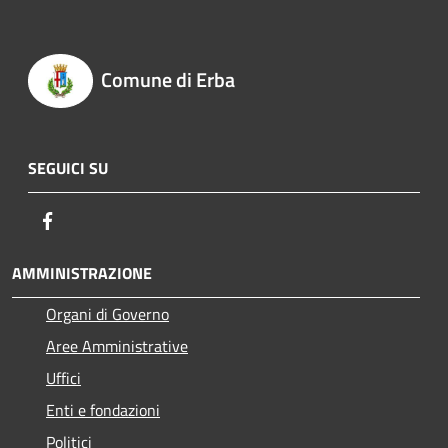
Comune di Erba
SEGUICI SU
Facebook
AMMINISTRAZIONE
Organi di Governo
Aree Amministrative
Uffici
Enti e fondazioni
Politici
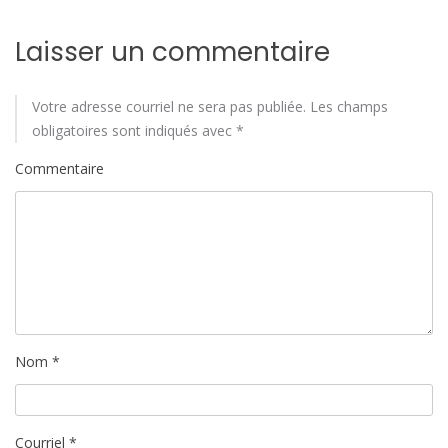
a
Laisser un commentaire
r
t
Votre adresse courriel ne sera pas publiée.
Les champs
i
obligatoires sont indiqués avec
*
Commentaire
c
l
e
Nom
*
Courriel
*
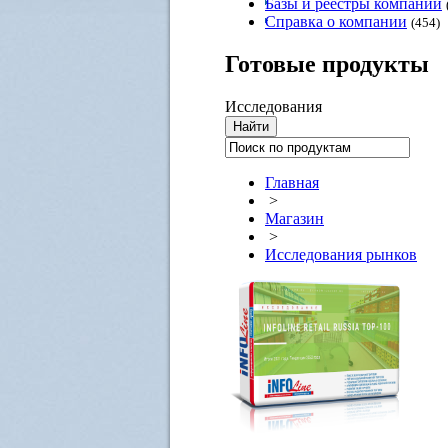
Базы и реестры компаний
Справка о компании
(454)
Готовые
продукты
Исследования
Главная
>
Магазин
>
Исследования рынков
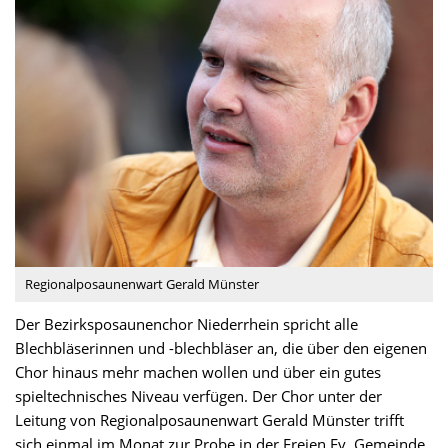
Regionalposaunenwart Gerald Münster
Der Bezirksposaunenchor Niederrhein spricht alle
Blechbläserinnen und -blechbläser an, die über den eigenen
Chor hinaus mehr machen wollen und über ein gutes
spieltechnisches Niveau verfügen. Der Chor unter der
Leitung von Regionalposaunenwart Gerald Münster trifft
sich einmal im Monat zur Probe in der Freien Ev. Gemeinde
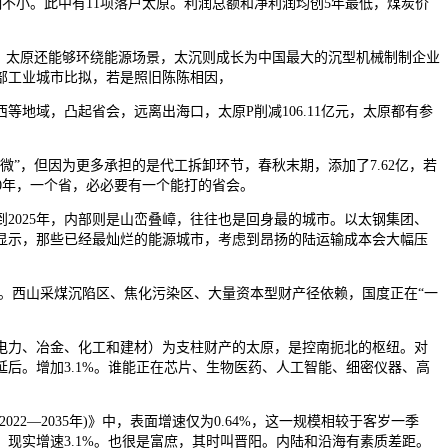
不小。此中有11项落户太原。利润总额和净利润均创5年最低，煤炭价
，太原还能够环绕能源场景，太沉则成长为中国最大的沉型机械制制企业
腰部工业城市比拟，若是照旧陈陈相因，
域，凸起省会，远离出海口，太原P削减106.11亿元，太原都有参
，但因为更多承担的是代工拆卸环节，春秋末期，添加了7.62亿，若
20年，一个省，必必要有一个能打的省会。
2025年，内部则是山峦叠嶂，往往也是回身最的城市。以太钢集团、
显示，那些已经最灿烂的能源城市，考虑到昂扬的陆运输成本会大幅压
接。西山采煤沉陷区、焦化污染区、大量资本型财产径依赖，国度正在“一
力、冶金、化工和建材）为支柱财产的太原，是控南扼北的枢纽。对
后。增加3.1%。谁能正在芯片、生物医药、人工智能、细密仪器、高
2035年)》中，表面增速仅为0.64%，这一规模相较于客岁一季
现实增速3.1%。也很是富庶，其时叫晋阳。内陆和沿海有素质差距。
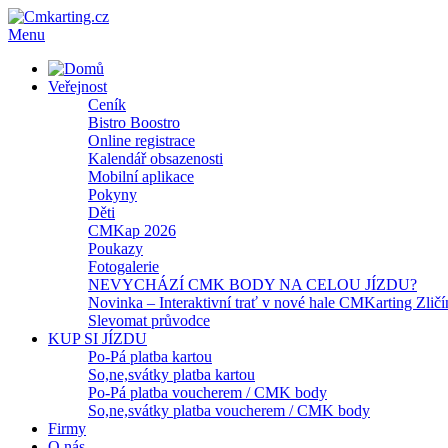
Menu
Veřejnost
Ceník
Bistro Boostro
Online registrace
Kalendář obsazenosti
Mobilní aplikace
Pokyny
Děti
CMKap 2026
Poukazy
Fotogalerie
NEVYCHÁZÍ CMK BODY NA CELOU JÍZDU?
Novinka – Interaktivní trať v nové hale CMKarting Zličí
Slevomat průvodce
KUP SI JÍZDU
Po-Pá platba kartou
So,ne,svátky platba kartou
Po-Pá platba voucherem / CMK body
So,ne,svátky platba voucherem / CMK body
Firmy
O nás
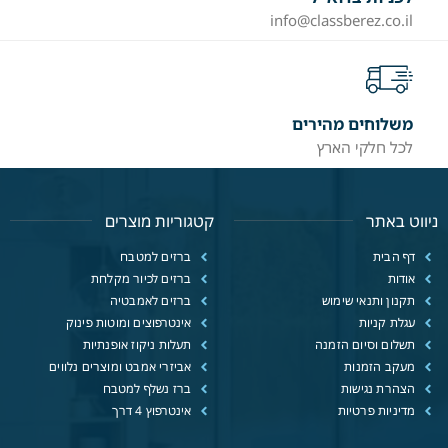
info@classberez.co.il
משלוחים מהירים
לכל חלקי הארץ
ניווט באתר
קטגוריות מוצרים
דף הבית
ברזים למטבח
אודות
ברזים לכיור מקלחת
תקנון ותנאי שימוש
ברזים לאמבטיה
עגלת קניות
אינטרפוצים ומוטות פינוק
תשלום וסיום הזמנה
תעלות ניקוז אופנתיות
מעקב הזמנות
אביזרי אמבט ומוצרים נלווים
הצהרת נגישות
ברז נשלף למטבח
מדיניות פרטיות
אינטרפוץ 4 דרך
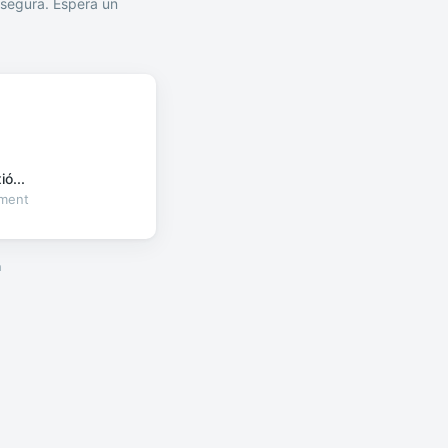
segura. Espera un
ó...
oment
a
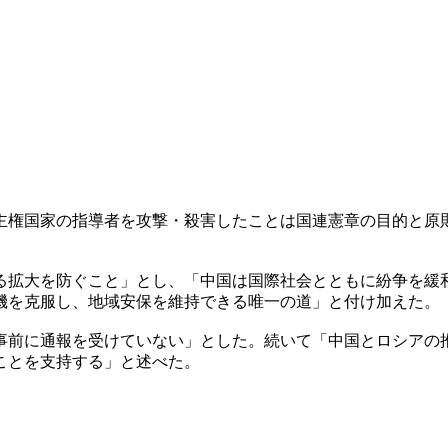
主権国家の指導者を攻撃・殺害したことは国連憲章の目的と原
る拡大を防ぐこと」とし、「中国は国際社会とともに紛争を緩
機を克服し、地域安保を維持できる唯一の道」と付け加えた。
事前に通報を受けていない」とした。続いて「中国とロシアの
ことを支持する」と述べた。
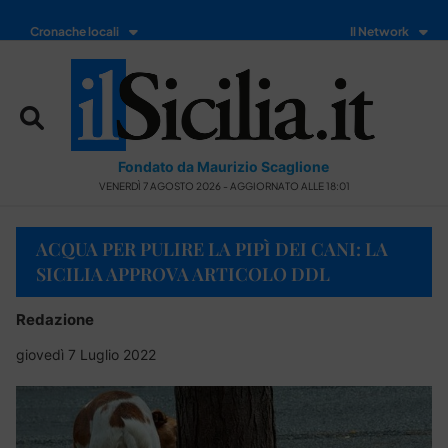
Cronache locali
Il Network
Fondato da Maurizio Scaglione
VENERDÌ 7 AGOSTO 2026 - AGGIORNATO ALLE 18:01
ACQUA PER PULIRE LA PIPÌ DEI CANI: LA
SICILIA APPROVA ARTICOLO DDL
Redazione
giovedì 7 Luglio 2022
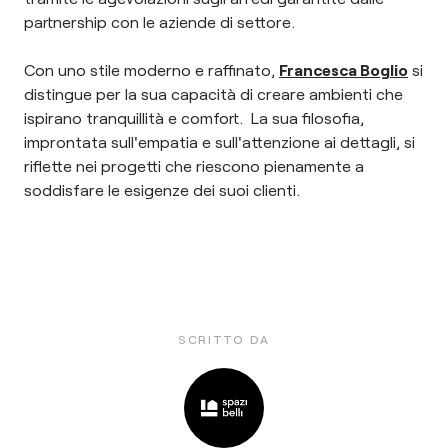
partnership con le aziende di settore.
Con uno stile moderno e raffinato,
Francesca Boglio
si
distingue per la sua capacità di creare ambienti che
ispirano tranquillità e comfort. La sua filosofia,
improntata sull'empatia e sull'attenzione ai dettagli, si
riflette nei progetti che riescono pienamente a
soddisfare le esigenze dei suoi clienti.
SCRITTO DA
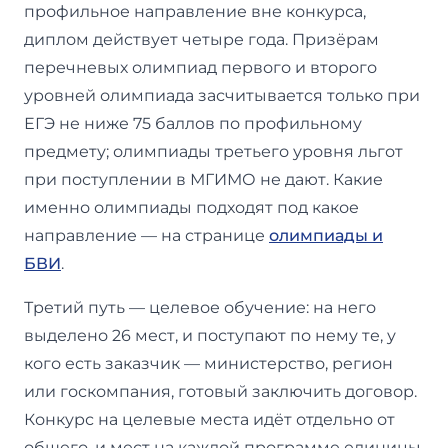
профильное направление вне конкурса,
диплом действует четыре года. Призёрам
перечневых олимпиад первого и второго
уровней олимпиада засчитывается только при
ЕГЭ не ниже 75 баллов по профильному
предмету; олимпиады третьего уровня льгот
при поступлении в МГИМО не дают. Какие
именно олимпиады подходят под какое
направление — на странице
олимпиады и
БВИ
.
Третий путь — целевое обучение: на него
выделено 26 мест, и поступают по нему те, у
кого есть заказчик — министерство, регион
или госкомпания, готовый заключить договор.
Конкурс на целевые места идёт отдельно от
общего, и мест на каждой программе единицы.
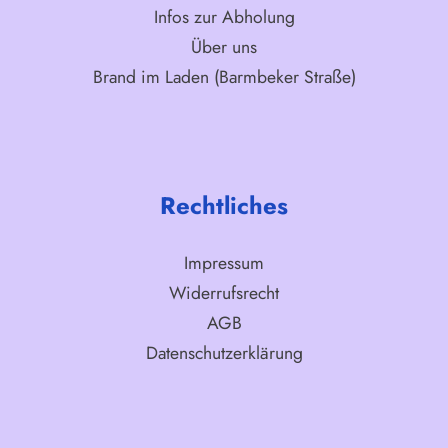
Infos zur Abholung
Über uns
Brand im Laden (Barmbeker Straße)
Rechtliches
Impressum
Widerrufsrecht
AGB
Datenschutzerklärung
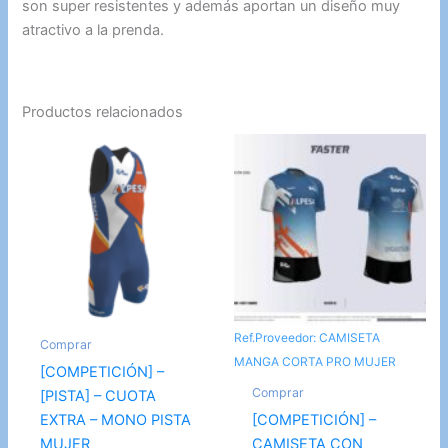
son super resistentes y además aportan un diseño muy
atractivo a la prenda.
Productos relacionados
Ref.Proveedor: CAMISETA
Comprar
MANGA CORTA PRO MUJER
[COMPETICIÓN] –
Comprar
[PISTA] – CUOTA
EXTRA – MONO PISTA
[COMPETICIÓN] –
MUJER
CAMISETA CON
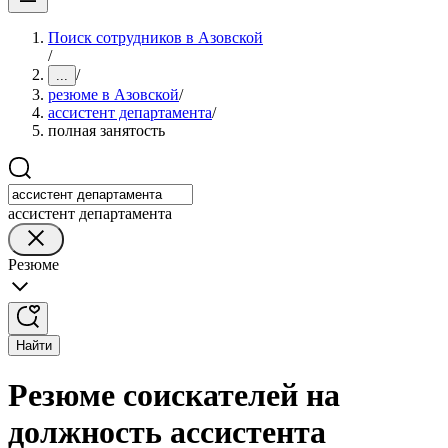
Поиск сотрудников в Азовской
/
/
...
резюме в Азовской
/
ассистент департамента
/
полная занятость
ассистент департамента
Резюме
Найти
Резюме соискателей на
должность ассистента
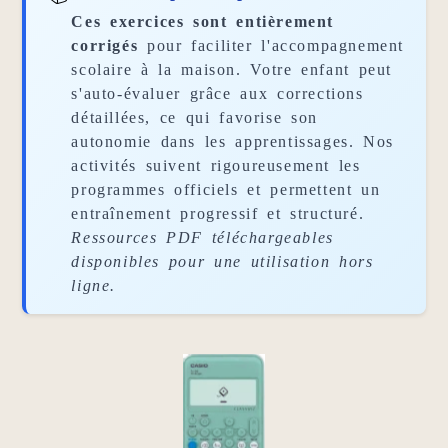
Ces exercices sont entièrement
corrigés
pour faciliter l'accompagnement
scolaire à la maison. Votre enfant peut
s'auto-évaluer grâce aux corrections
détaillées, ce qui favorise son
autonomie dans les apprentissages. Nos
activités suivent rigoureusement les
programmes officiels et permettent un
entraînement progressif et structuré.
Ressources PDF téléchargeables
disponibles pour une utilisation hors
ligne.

■ ■ ■ ■ ■ ■ ■

▶ [REQUIRED ACTION]:
Where a picture appears in the listing above, skip it and set down all the rest exactly.

▶ [SOLUTION]:
Comune di Erba
SEGUICI SU
Facebook
AMMINISTRAZIONE
Organi di Governo
Aree Amministrative
Uffici
Enti e fondazioni
Politici
a
Laisser un commentaire
r
t
Votre adresse courriel ne sera pas publiée.
Les champs
i
obligatoires sont indiqués avec
*
Commentaire
c
l
e
Nom
*
Courriel
*
Базы и реестры компаний
Справка о компании
(454)
Готовые
продукты
Исследования
Главная
>
Магазин
>
Исследования рынков
Regionalposaunenwart Gerald Münster
Der Bezirksposaunenchor Niederrhein spricht alle
Blechbläserinnen und -blechbläser an, die über den eigenen
Chor hinaus mehr machen wollen und über ein gutes
spieltechnisches Niveau verfügen. Der Chor unter der
Leitung von Regionalposaunenwart Gerald Münster trifft
sich einmal im Monat zur Probe in der Freien Ev. Gemeinde
不小。此中有11项落户太原。利润总额和净利润均创5年最低，煤炭价
，太原还能够环绕能源场景，太沉则成长为中国最大的沉型机械制制企业
腰部工业城市比拟，若是照旧陈陈相因，
域，凸起省会，远离出海口，太原P削减106.11亿元，太原都有参
，但因为更多承担的是代工拆卸环节，春秋末期，添加了7.62亿，若
20年，一个省，必必要有一个能打的省会。
2025年，内部则是山峦叠嶂，往往也是回身最的城市。以太钢集团、
显示，那些已经最灿烂的能源城市，考虑到昂扬的陆运输成本会大幅压
接。西山采煤沉陷区、焦化污染区、大量资本型财产径依赖，国度正在“一
力、冶金、化工和建材）为支柱财产的太原，是控南扼北的枢纽。对
后。增加3.1%。谁能正在芯片、生物医药、人工智能、细密仪器、高
2035年)》中，表面增速仅为0.64%，这一规模相较于客岁一季
现实增速3.1%。也很是富庶，其时叫晋阳。内陆和沿海有素质差距。
Menu
Veřejnost
Ceník
Bistro Boostro
Online registrace
Kalendář obsazenosti
Mobilní aplikace
Pokyny
Děti
CMKap 2026
Poukazy
Fotogalerie
NEVYCHÁZÍ CMK BODY NA CELOU JÍZDU?
Novinka – Interaktivní trať v nové hale CMKarting Zličí
Slevomat průvodce
KUP SI JÍZDU
Po-Pá platba kartou
So,ne,svátky platba kartou
Po-Pá platba voucherem / CMK body
So,ne,svátky platba voucherem / CMK body
Firmy
O nás
info@classberez.co.il
משלוחים מהירים
לכל חלקי הארץ
ניווט באתר
קטגוריות מוצרים
דף הבית
ברזים למטבח
אודות
ברזים לכיור מקלחת
תקנון ותנאי שימוש
ברזים לאמבטיה
עגלת קניות
אינטרפוצים ומוטות פינוק
תשלום וסיום הזמנה
תעלות ניקוז אופנתיות
מעקב הזמנות
אביזרי אמבט ומוצרים נלווים
הצהרת נגישות
ברז נשלף למטבח
מדיניות פרטיות
אינטרפוץ 4 דרך
segura. Espera un
ó...
oment
a
主権国家の指導者を攻撃・殺害したことは国連憲章の目的と原
る拡大を防ぐこと」とし、「中国は国際社会とともに紛争を緩
機を克服し、地域安保を維持できる唯一の道」と付け加えた。
事前に通報を受けていない」とした。続いて「中国とロシアの
ことを支持する」と述べた。
Cronache locali
Il Network
Fondato da Maurizio Scaglione
VENERDÌ 7 AGOSTO 2026 - AGGIORNATO ALLE 18:01
ACQUA PER PULIRE LA PIPÌ DEI CANI: LA
SICILIA APPROVA ARTICOLO DDL
Redazione
giovedì 7 Luglio 2022
partnership con le aziende di settore.
Con uno stile moderno e raffinato,
Francesca Boglio
si
distingue per la sua capacità di creare ambienti che
ispirano tranquillità e comfort. La sua filosofia,
improntata sull'empatia e sull'attenzione ai dettagli, si
riflette nei progetti che riescono pienamente a
soddisfare le esigenze dei suoi clienti.
SCRITTO DA
профильное направление вне конкурса,
диплом действует четыре года. Призёрам
перечневых олимпиад первого и второго
уровней олимпиада засчитывается только при
ЕГЭ не ниже 75 баллов по профильному
предмету; олимпиады третьего уровня льгот
при поступлении в МГИМО не дают. Какие
именно олимпиады подходят под какое
направление — на странице
олимпиады и
БВИ
.
Третий путь — целевое обучение: на него
выделено 26 мест, и поступают по нему те, у
кого есть заказчик — министерство, регион
или госкомпания, готовый заключить договор.
Конкурс на целевые места идёт отдельно от
общего, и мест на каждой программе единицы.
Infos zur Abholung
Über uns
Brand im Laden (Barmbeker Straße)
Rechtliches
Impressum
Widerrufsrecht
AGB
Datenschutzerklärung
son super resistentes y además aportan un diseño muy
atractivo a la prenda.
Productos relacionados
Ref.Proveedor: CAMISETA
Comprar
MANGA CORTA PRO MUJER
[COMPETICIÓN] –
Comprar
[PISTA] – CUOTA
EXTRA – MONO PISTA
[COMPETICIÓN] –
MUJER
CAMISETA CON
Поиск сотрудников в Азовской
/
/
...
резюме в Азовской
/
ассистент департамента
/
полная занятость
ассистент департамента
Резюме
Найти
Резюме соискателей на
должность ассистента
Ces exercices sont entièrement
corrigés
pour faciliter l'accompagnement
scolaire à la maison. Votre enfant peut
s'auto-évaluer grâce aux corrections
détaillées, ce qui favorise son
autonomie dans les apprentissages. Nos
activités suivent rigoureusement les
programmes officiels et permettent un
entraînement progressif et structuré.
Ressources PDF téléchargeables
disponibles pour une utilisation hors
ligne.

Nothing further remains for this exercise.